Records from a dataset:
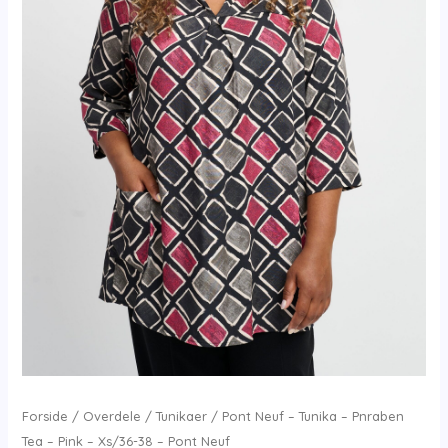
Forside
/
Overdele
/
Tunikaer
/ Pont Neuf – Tunika – Pnraben
Tea – Pink – Xs/36-38 – Pont Neuf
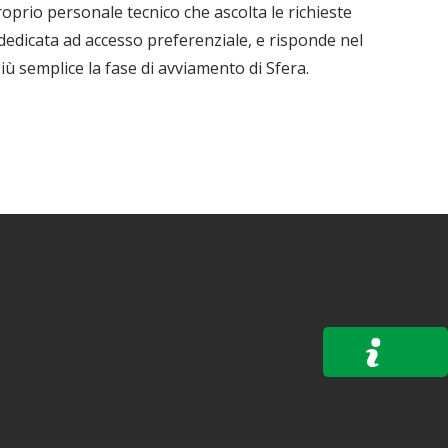
roprio personale tecnico che ascolta le richieste
 dedicata ad accesso preferenziale, e risponde nel
 semplice la fase di avviamento di Sfera.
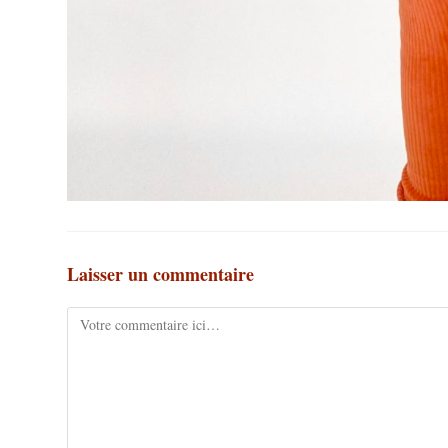
Laisser un commentaire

About this exercise: Each entry is to be output exactly, and no picture is to appear.

Response to this task:
Forside
/
Overdele
/
Tunikaer
/ Pont Neuf – Tunika – Pnraben
Tea – Pink – Xs/36-38 – Pont Neuf
roprio personale tecnico che ascolta le richieste
 dedicata ad accesso preferenziale, e risponde nel
 semplice la fase di avviamento di Sfera.
Laisser un commentaire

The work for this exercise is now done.